Farm Heart in Boston

I met Elnora Thompson, an expert gardener and extraordinary woman, who brings together people from all over Boston to teach them that gardening and healthy eating is actually fun. I was also fortunate to be with Mayor Menino, and members of the City of Boston's Public Health Commission, who are all doing so much to improve people’s health in Boston.

This urban farm is exactly the kind of engaging, empowering, community-wide health effort we hoped to promote with a new program created by the Department’s initiative Communities Putting Prevention to Work, funded by the Recovery Act.  Boston was recently awarded a $12.5 million grant as part of the initiative, which among other things supports 250 jobs, new space for community gardens, high-quality physical education, and programs to help folks quit smoking.
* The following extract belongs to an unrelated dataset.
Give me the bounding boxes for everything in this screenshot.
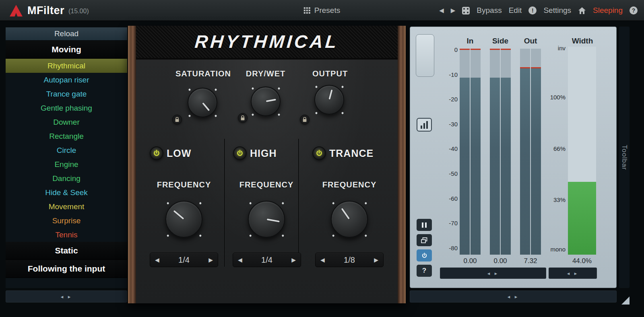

This work is essential. Chronic diseases -- like diabetes, heart disease and stroke --  account for seven out of ten deaths in the United States and more than three-quarters of all health spending.  Health costs are skyrocketing, and without aggressive efforts to prevent and control chronic diseases, the rise in U.S. health care costs will continue to increase. Programs like this urban farm in Boston can do a lot to prevent disease- simply by giving people healthier food choices right where they live.

Boston is one of 44 communities across the country participating in Communities Putting Prevention to Work.  I'm proud that our partnerships to improve people’s health around the country are achieving results we can repeat in other communities.  It means that each one of the people I met at the urban farm today is not just building a healthier Boston, but a healthier America too.